[threeten-dev] Possible addition of pattern letters in CLDR
Dan Chiba
dan.chiba at oracle.com
Thu Dec 13 15:09:08 PST 2012
Hi Stephen, Yoshito,
For the discrepancies between 310 and CLDR, it would be ideal for us to
be able to resolve them one way or the other. Personally I look at them
as issues because they often cause problems in similar cases.
I don't think there is an issue in "I" in CLDR. Printing "I" out of an
offset is an attempt to format a nonexistent field. It is the same as
attempting a time field when the value is date only or vise versa or
anything similar.
Another possible difference is punctuations. LDML says "... certain
ASCII punctuation characters may become variable in the future (for
example, ":" being interpreted as the time separator and '/' as a date
separator, and replaced by respective locale-sensitive characters in
display)." I think locale sensitive pattern letters for punctuations are
desired, or formatting to the local user's expectation could be
difficult to achieve.
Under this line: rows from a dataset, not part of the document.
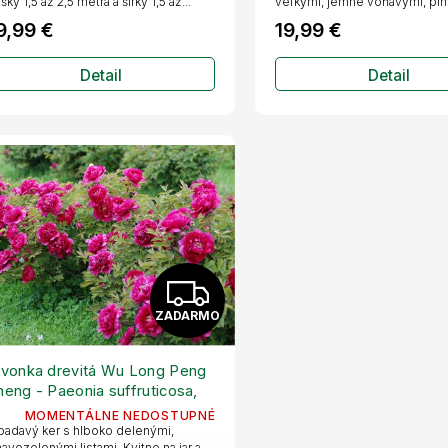
šky 1,5 až 2,5 metra a šírky 1,5 až...
veľkými, jemne voňavými, plný
M
9,99 €
19,99 €
O
Detail
Detail
Z
ZADARMO
A
D
ivonka drevitá Wu Long Peng
heng - Paeonia suffruticosa,
A
ont. p14
MOMENTÁLNE NEDOSTUPNÉ
adavý ker s hlboko delenými,
avozelenými listami. Kvitne na jar a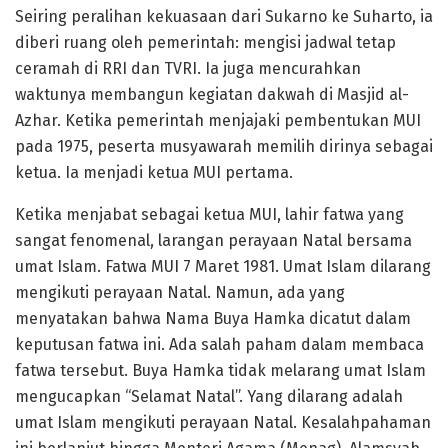
Seiring peralihan kekuasaan dari Sukarno ke Suharto, ia
diberi ruang oleh pemerintah: mengisi jadwal tetap
ceramah di RRI dan TVRI. Ia juga mencurahkan
waktunya membangun kegiatan dakwah di Masjid al-
Azhar. Ketika pemerintah menjajaki pembentukan MUI
pada 1975, peserta musyawarah memilih dirinya sebagai
ketua. Ia menjadi ketua MUI pertama.
Ketika menjabat sebagai ketua MUI, lahir fatwa yang
sangat fenomenal, larangan perayaan Natal bersama
umat Islam. Fatwa MUI 7 Maret 1981. Umat Islam dilarang
mengikuti perayaan Natal. Namun, ada yang
menyatakan bahwa Nama Buya Hamka dicatut dalam
keputusan fatwa ini. Ada salah paham dalam membaca
fatwa tersebut. Buya Hamka tidak melarang umat Islam
mengucapkan “Selamat Natal”. Yang dilarang adalah
umat Islam mengikuti perayaan Natal. Kesalahpahaman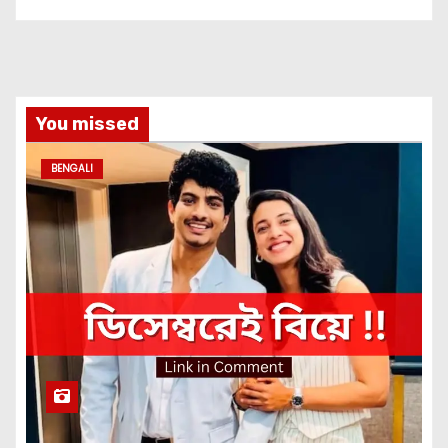
You missed
BENGALI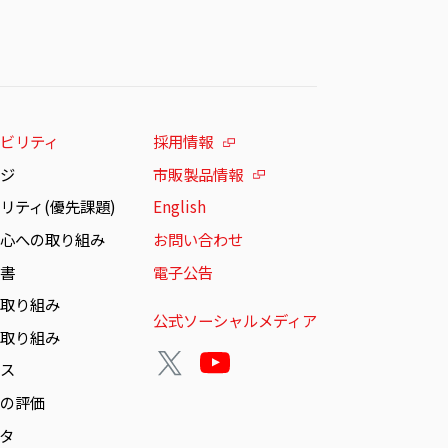
ビリティ
採用情報
ージ
市販製品情報
リティ(優先課題)
English
安心への取り組み
お問い合わせ
告書
電子公告
の取り組み
公式ソーシャルメディア
の取り組み
ンス
らの評価
ータ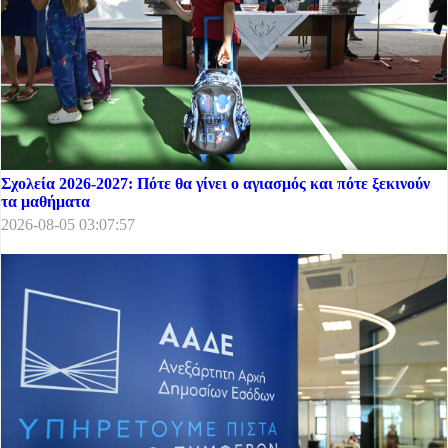
Σχολεία 2026-2027: Πότε θα γίνει ο αγιασμός και πότε ξεκινούν
τα μαθήματα
2026-08-05 03:07:57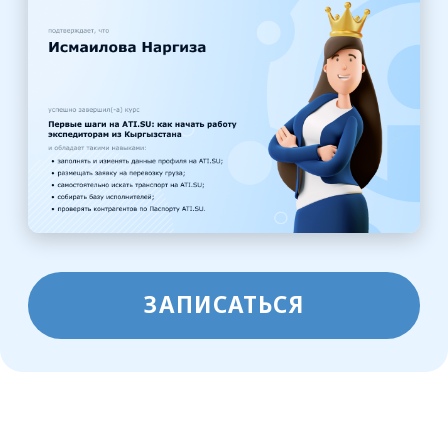
После регистрации ссылка на курс
придёт вам на почту
Ссылка откроется в новой вкладке
браузера. Вы увидите окно, в котором
нужно будет придумать пароль для
вашей учётной записи
на образовательной платформе
После того, как зададите пароль,
вы увидите содержание курса,
и сможете приступить к обучению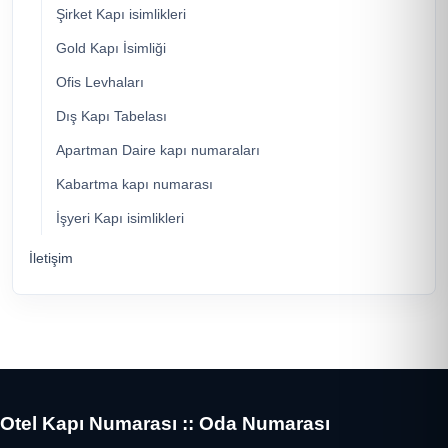
Şirket Kapı isimlikleri
Gold Kapı İsimliği
Ofis Levhaları
Dış Kapı Tabelası
Apartman Daire kapı numaraları
Kabartma kapı numarası
İşyeri Kapı isimlikleri
İletişim
Otel Kapı Numarası :: Oda Numarası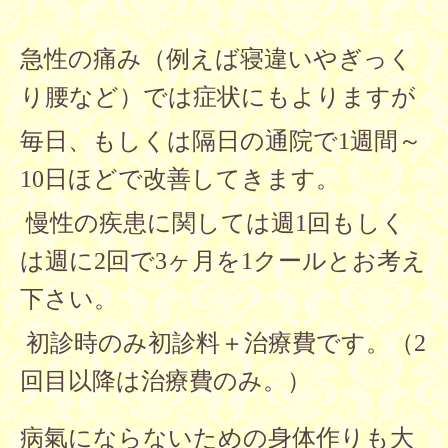
急性の痛み（例えば寝違いやぎっく
り腰など）では症状にもよりますが
毎日、もしくは隔日の通院で1週間～
10日ほどで改善してきます。
慢性の疾患に関しては週1回もしく
は週に2回で3ヶ月を1クールとお考え
下さい。
初診時のみ初診料＋治療費です。
（2
回目以降は治療費のみ。）
病氣にならないための身体作りも大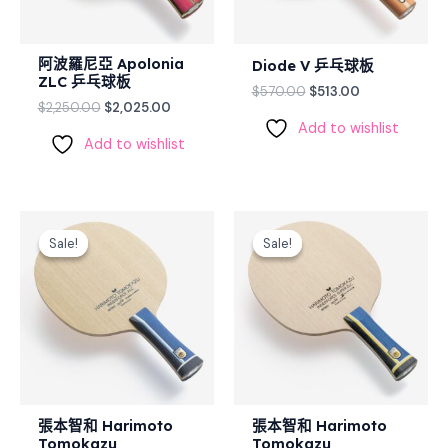
阿波羅尼亞 Apolonia
Diode V 乒乓球板
ZLC 乒乓球板
$
570.00
$
513.00
$
2,250.00
$
2,025.00
Add to wishlist
Add to wishlist
Original
Current
Original
Current
price
price
price
price
Sale!
Sale!
Sale!
Sale!
was:
is:
was:
is:
$1,460.00.
$1,314.00.
$3,160.00.
$2,528.00
張本智和 Harimoto
張本智和 Harimoto
Tomokazu
Tomokazu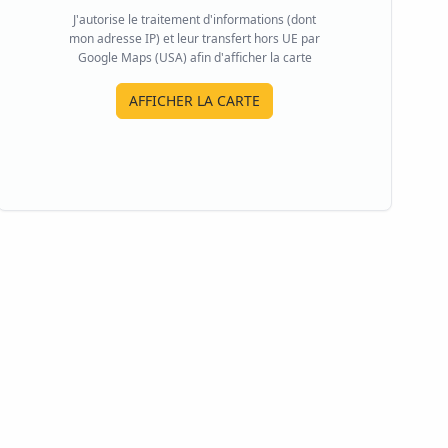
J'autorise le traitement d'informations (dont
mon adresse IP) et leur transfert hors UE par
Google Maps (USA) afin d'afficher la carte
AFFICHER LA CARTE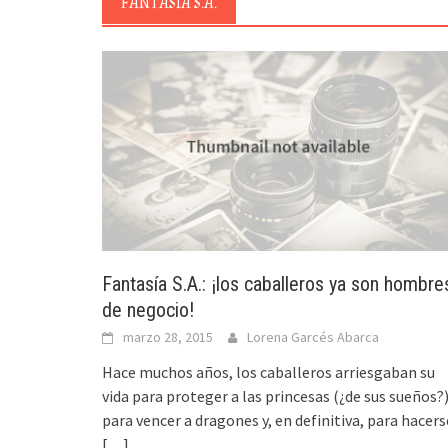
FANTASÍA S.A.
Fantasía S.A.: ¡los caballeros ya son hombre
de negocio!
marzo 28, 2015
Lorena Garcés Abarca
Hace muchos años, los caballeros arriesgaban su
vida para proteger a las princesas (¿de sus sueños?)
para vencer a dragones y, en definitiva, para hacers
[…]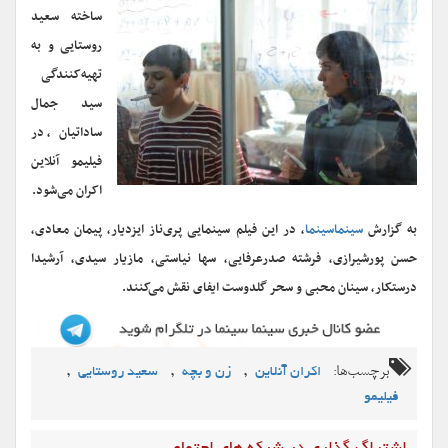
ساخته سعید
روستایی و به
تهیه‌کنندگی
سید جمال
ساداتیان، در
فیلیمو آنلاین
اکران می‌شود.
به گزارش
سینماسینما
، در این فیلم سینمایی پری‌ناز ایزدیار، پیمان معادی،
حسن پورشیرازی، فرشته صدرعرفایی، سها نیاستی، مازیار سیدی، آرشیدا
درستکار، سینان محبی و سحر گلدوست ایفای نقش می‌کنند.
برچسب‌ها:
,
,
,
اکران آنلاین
زن و بچه
سعید روستایی
فیلیمو‌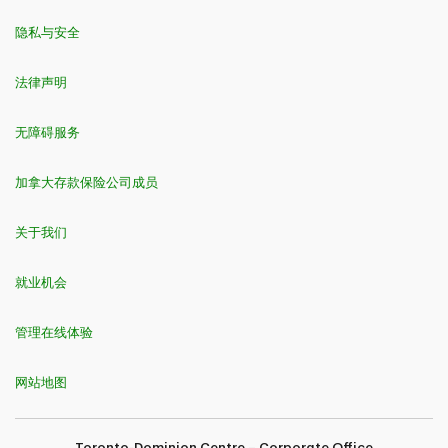
隐私与安全
法律声明
无障碍服务
加拿大存款保险公司成员
关于我们
就业机会
管理在线体验
网站地图
Toronto-Dominion Centre – Corporate Office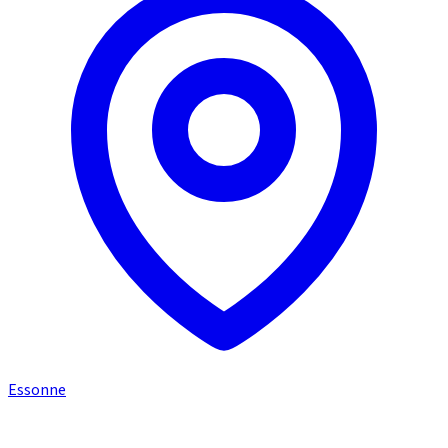
Essonne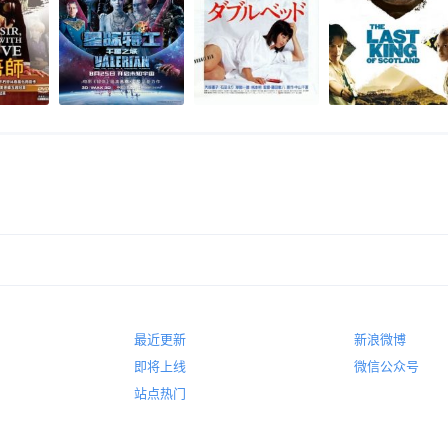
最近更新
新浪微博
即将上线
微信公众号
站点热门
In particular, the fractional seconds would be
difficult, as predefined locale sensitive patterns with fractional
seconds are hard to find.
Yoshito, would you let us know if you would like us to file a formal
request for new pattern letters, please?
Regards,
-Dan
On 5 December 2012 14:42,<scolebourne at joda.org <http://mail.openjdk.java.net/mailman/listinfo/threeten-dev>> wrote:
> On 5 December 2012 04:36,<yoshito_umaoka at us.ibm.com <http://mail.openjdk.java.net/mailman/listinfo/threeten-dev>> wrote:
> >/ "The pattern string is also similar, but not identical, to that defined by
> />/ the Unicode Common Locale Data Repository (CLDR)."
> /
> This is the relevent section of comments in the code
>
> FIELD_MAP.put('G', ChronoField.ERA); //
> Java, CLDR (different to both for 1/2 chars)
> FIELD_MAP.put('y', ChronoField.YEAR); // CLDR
> // FIELD_MAP.put('y', ChronoField.YEAR_OF_ERA); //
> Java, CLDR // TODO redefine from above
> // FIELD_MAP.put('u', ChronoField.YEAR); //
> CLDR // TODO
> // FIELD_MAP.put('Y', ISODateTimeField.WEEK_BASED_YEAR);
> // Java7, CLDR (needs localized week number) // TODO
> // FIELD_MAP.put('Q', QuarterYearField.QUARTER_OF_YEAR);
> // CLDR (removed quarter from 310)
> // FIELD_MAP.put('q', QuarterYearField.QUARTER_OF_YEAR);
> // CLDR (needs standalone data) // TODO
> FIELD_MAP.put('M', ChronoField.MONTH_OF_YEAR); // Java, CLDR
> // FIELD_MAP.put('L', ChronoField.MONTH_OF_YEAR); //
> Java, CLDR (needs standalone data) // TODO
> // FIELD_MAP.put('w',
> ISODateTimeField.WEEK_OF_WEEK_BASED_YEAR); // Java, CLDR (needs
> localized week number) // TODO
> FIELD_MAP.put('D', ChronoField.DAY_OF_YEAR); // Java, CLDR
> FIELD_MAP.put('d', ChronoField.DAY_OF_MONTH); // Java, CLDR
> FIELD_MAP.put('F', ChronoField.ALIGNED_WEEK_OF_MONTH); // Java, CLDR
> FIELD_MAP.put('E', ChronoField.DAY_OF_WEEK); //
> Java, CLDR (different to both for 1/2 chars)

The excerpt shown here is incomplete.